# What this task involves
Output only the lines below from the one containing "مركز المساعدة" to the one containing "Eventreihe – abwechslungsreich, motivierend", exactly as written, both ends kept.

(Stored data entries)
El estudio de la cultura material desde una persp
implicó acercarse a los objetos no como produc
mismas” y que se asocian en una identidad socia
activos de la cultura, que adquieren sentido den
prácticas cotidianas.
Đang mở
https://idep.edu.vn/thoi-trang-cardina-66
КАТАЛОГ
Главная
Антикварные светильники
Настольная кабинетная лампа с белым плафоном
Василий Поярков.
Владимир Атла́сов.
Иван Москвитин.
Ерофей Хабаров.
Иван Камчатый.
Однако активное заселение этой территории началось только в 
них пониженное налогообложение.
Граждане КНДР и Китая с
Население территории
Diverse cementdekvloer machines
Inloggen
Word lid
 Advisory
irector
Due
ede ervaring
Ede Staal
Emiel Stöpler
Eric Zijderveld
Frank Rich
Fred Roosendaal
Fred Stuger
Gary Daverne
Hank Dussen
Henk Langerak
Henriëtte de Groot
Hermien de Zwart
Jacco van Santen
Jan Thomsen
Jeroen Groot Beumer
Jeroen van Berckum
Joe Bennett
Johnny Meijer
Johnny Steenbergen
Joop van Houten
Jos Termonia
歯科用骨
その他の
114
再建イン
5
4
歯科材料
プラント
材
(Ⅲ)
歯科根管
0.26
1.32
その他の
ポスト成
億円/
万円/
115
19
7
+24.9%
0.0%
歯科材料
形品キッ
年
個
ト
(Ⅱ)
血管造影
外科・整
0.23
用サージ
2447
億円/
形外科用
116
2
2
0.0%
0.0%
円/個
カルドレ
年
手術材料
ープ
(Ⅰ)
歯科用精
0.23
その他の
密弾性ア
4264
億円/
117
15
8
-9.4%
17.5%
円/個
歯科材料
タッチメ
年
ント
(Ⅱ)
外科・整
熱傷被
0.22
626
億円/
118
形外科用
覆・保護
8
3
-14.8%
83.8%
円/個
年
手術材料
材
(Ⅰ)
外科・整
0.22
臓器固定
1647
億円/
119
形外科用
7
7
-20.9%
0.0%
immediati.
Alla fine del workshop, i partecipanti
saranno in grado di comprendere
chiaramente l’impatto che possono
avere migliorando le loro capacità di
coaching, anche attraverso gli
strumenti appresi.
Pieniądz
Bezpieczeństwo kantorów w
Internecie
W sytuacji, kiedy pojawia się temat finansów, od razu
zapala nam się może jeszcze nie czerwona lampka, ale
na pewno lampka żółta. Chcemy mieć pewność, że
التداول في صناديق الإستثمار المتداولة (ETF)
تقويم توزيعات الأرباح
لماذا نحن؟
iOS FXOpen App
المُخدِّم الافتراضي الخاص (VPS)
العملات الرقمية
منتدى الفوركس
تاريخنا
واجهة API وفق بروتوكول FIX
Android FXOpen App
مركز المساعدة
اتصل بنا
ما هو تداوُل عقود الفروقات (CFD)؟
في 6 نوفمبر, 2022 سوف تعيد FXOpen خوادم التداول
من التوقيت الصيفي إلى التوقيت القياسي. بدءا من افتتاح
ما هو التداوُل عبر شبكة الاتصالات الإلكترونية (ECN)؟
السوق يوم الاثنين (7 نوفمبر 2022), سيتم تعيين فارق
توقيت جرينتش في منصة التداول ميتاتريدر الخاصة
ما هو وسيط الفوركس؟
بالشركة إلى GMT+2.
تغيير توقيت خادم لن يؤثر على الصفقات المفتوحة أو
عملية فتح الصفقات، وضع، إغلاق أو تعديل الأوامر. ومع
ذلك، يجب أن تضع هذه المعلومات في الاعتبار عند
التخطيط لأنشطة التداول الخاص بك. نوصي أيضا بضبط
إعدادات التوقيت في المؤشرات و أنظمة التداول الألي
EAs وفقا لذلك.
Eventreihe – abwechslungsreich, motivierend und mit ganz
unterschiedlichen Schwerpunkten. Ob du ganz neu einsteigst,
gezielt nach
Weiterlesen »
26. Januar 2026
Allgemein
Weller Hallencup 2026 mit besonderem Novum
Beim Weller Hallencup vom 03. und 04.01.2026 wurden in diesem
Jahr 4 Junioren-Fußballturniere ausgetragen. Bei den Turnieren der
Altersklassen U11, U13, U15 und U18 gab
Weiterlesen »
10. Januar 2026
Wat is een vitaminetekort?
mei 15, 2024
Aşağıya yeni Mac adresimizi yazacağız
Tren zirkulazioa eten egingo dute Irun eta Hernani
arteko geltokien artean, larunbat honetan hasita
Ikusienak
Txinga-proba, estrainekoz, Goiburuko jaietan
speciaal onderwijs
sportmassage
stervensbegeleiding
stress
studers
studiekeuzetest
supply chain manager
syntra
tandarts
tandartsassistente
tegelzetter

# Response area
مركز المساعدة
اتصل بنا
ما هو تداوُل عقود الفروقات (CFD)؟
في 6 نوفمبر, 2022 سوف تعيد FXOpen خوادم التداول
من التوقيت الصيفي إلى التوقيت القياسي. بدءا من افتتاح
ما هو التداوُل عبر شبكة الاتصالات الإلكترونية (ECN)؟
السوق يوم الاثنين (7 نوفمبر 2022), سيتم تعيين فارق
توقيت جرينتش في منصة التداول ميتاتريدر الخاصة
ما هو وسيط الفوركس؟
بالشركة إلى GMT+2.
تغيير توقيت خادم لن يؤثر على الصفقات المفتوحة أو
عملية فتح الصفقات، وضع، إغلاق أو تعديل الأوامر. ومع
ذلك، يجب أن تضع هذه المعلومات في الاعتبار عند
التخطيط لأنشطة التداول الخاص بك. نوصي أيضا بضبط
إعدادات التوقيت في المؤشرات و أنظمة التداول الألي
EAs وفقا لذلك.
Eventreihe – abwechslungsreich, motivierend und mit ganz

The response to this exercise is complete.